The city agreed this weekend to pay a $250,000 settlement to 32 youngsters from Bushwick who, back in 2007, were rounded up and arrested while walking to a friend’s funeral in broad daylight.
The young people — all Black and Hispanic, ranging from ages 13 to early twenties — were walking peacefully to the funeral of a friend who police believed was a member of the Bloods gang when they were apprehended.
According to the kids’ attorney Michael Scolnick, six of the boys and girls, each under 16 years of age, were in custody from two to six hours and cuffed to a pipe or a Snapple machine. (There were either not charged or given desk appearance tickets and later dismissed without appearing.) Each settled for $9,000. The older ones who had formal charges issued against them for unlawful assembly and disorderly conduct settled for $20K.

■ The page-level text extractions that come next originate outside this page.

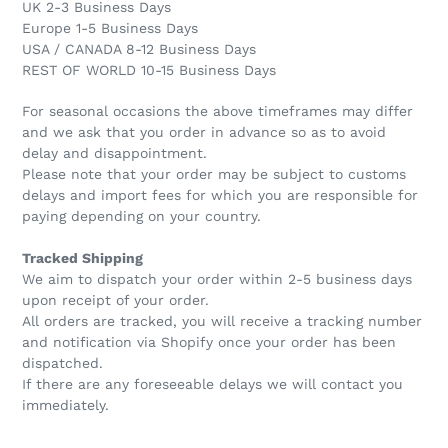
UK 2-3 Business Days
Europe 1-5 Business Days
USA / CANADA 8-12 Business Days
REST OF WORLD 10-15 Business Days
For seasonal occasions the above timeframes may differ
and we ask that you order in advance so as to avoid
delay and disappointment.
Please note that your order may be subject to customs
delays and import fees for which you are responsible for
paying depending on your country.
Tracked Shipping
We aim to dispatch your order within 2-5 business days
upon receipt of your order.
All orders are tracked, you will receive a tracking number
and notification via Shopify once your order has been
dispatched.
If there are any foreseeable delays we will contact you
immediately.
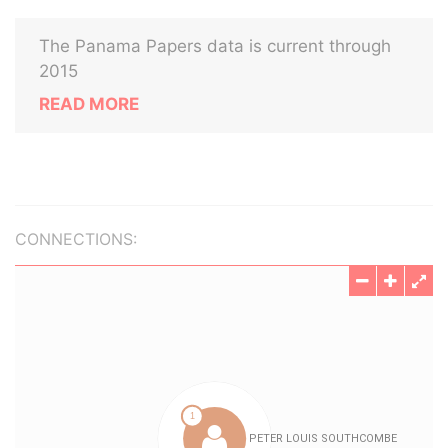
The Panama Papers data is current through
2015
READ MORE
CONNECTIONS:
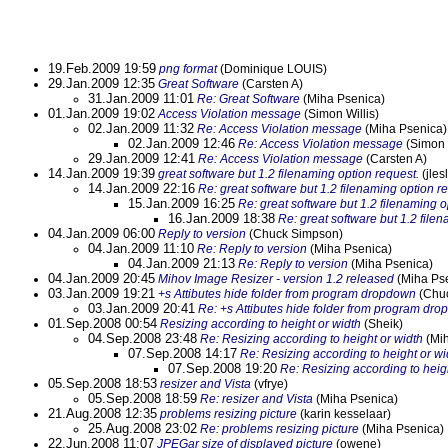
19.Feb.2009 19:59
png format
(Dominique LOUIS)
29.Jan.2009 12:35
Great Software
(Carsten A)
31.Jan.2009 11:01
Re: Great Software
(Miha Psenica)
01.Jan.2009 19:02
Access Violation message
(Simon Willis)
02.Jan.2009 11:32
Re: Access Violation message
(Miha Psenica)
02.Jan.2009 12:46
Re: Access Violation message
(Simon W
29.Jan.2009 12:41
Re: Access Violation message
(Carsten A)
14.Jan.2009 19:39
great software but 1.2 filenaming option request.
(jles
14.Jan.2009 22:16
Re: great software but 1.2 filenaming option r
15.Jan.2009 16:25
Re: great software but 1.2 filenaming o
16.Jan.2009 18:38
Re: great software but 1.2 file
04.Jan.2009 06:00
Reply to version
(Chuck Simpson)
04.Jan.2009 11:10
Re: Reply to version
(Miha Psenica)
04.Jan.2009 21:13
Re: Reply to version
(Miha Psenica)
04.Jan.2009 20:45
Mihov Image Resizer - version 1.2 released
(Miha Ps
03.Jan.2009 19:21
+s Attibutes hide folder from program dropdown
(Chu
03.Jan.2009 20:41
Re: +s Attibutes hide folder from program dr
01.Sep.2008 00:54
Resizing according to height or width
(Sheik)
04.Sep.2008 23:48
Re: Resizing according to height or width
(Mih
07.Sep.2008 14:17
Re: Resizing according to height or wi
07.Sep.2008 19:20
Re: Resizing according to heig
05.Sep.2008 18:53
resizer and Vista
(vfrye)
05.Sep.2008 18:59
Re: resizer and Vista
(Miha Psenica)
21.Aug.2008 12:35
problems resizing picture
(karin kesselaar)
25.Aug.2008 23:02
Re: problems resizing picture
(Miha Psenica)
22.Jun.2008 11:07
JPEGar size of displayed picture
(owene)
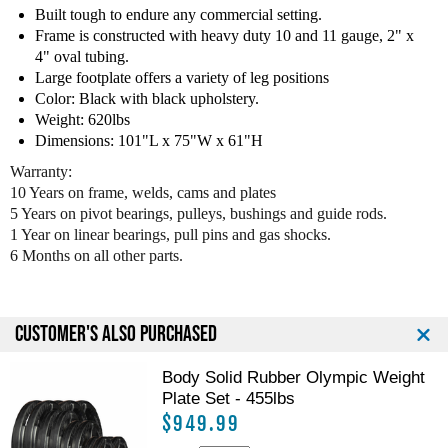
F
F
Built tough to endure any commercial setting.
i
i
Frame is constructed with heavy duty 10 and 11 gauge, 2" x
t
t
4" oval tubing.
n
n
Large footplate offers a variety of leg positions
e
e
Color: Black with black upholstery.
s
s
Weight: 620lbs
s
s
Dimensions: 101"L x 75"W x 61"H
E
E
Warranty:
l
l
10 Years on frame, welds, cams and plates
i
i
t
t
5 Years on pivot bearings, pulleys, bushings and guide rods.
e
e
1 Year on linear bearings, pull pins and gas shocks.
L
L
6 Months on all other parts.
e
e
g
g
P
P
CUSTOMER'S ALSO PURCHASED
r
r
e
e
s
s
Body Solid Rubber Olympic Weight
s
s
Plate Set - 455lbs
$949.99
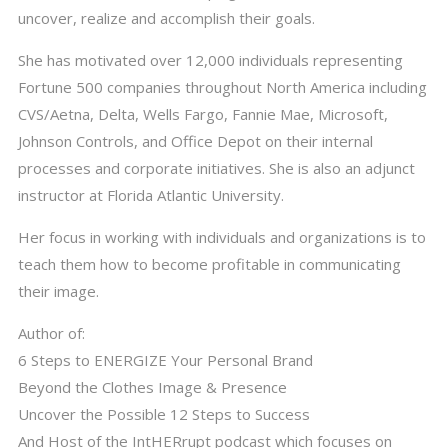
uncover, realize and accomplish their goals.
She has motivated over 12,000 individuals representing
Fortune 500 companies throughout North America including
CVS/Aetna, Delta, Wells Fargo, Fannie Mae, Microsoft,
Johnson Controls, and Office Depot on their internal
processes and corporate initiatives. She is also an adjunct
instructor at Florida Atlantic University.
Her focus in working with individuals and organizations is to
teach them how to become profitable in communicating
their image.
Author of:
6 Steps to ENERGIZE Your Personal Brand
Beyond the Clothes Image & Presence
Uncover the Possible 12 Steps to Success
And Host of the IntHERrupt podcast which focuses on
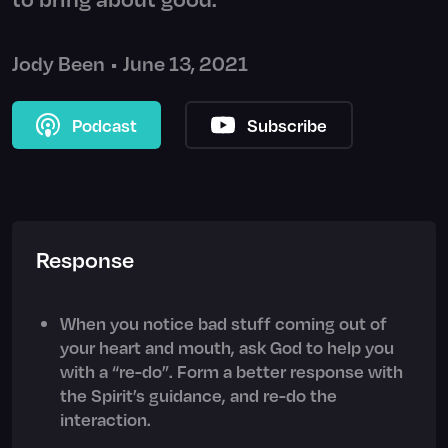
Jody Been
•
June 13, 2021
Podcast
Subscribe
Response
When you notice bad stuff coming out of
your heart and mouth, ask God to help you
with a “re-do”. Form a better response with
the Spirit’s guidance, and re-do the
interaction.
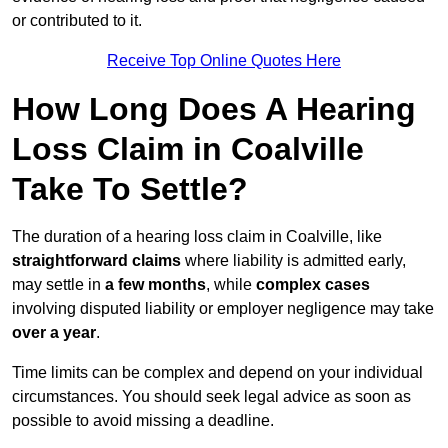
or contributed to it.
Receive Top Online Quotes Here
How Long Does A Hearing
Loss Claim in Coalville
Take To Settle?
The duration of a hearing loss claim in Coalville, like
straightforward claims
where liability is admitted early,
may settle in
a few months
, while
complex cases
involving disputed liability or employer negligence may take
over a year
.
Time limits can be complex and depend on your individual
circumstances. You should seek legal advice as soon as
possible to avoid missing a deadline.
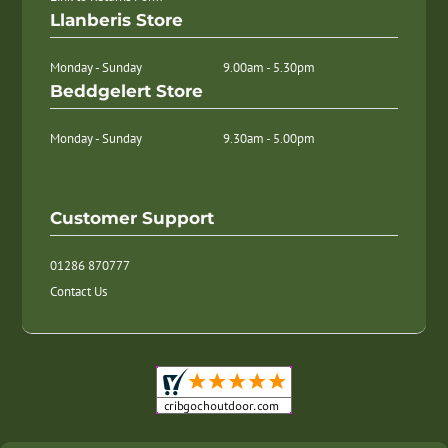
Llanberis Store
Monday - Sunday
9.00am - 5.30pm
Beddgelert Store
Monday - Sunday
9.30am - 5.00pm
Customer Support
01286 870777
Contact Us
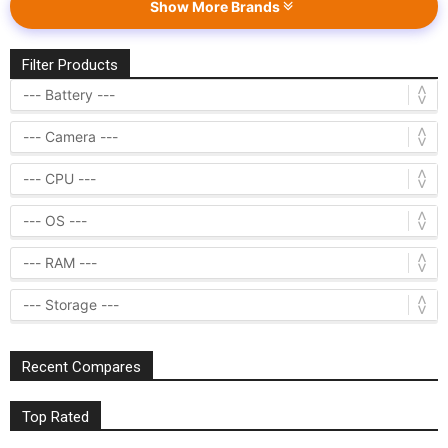
Show More Brands
Filter Products
Recent Compares
Top Rated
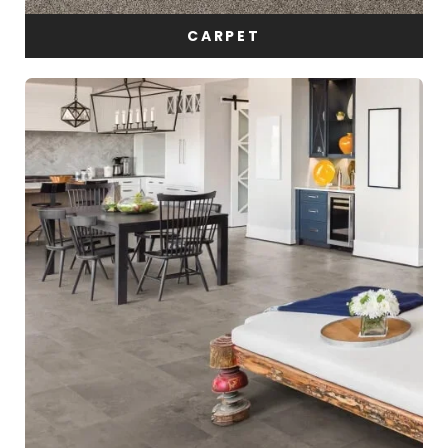
CARPET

One kid remembered things this way: “They had their guns out. They were cursing at us,” he said. ”It didn’t matter — children, women, they had us on the fence, up against the wall and on the ground. They treated us like animals,” Asher Callender, 19, told the New York Times. (Police disputed such accounts, saying they never brought out guns and used only stop-and-frisk techniques)
Many of the young people’s teachers at Bushwick Community High School demanded an apology from the city at the time. So far, the mayor, who has been out campaigning all weekend, has not made a statement about the settlement.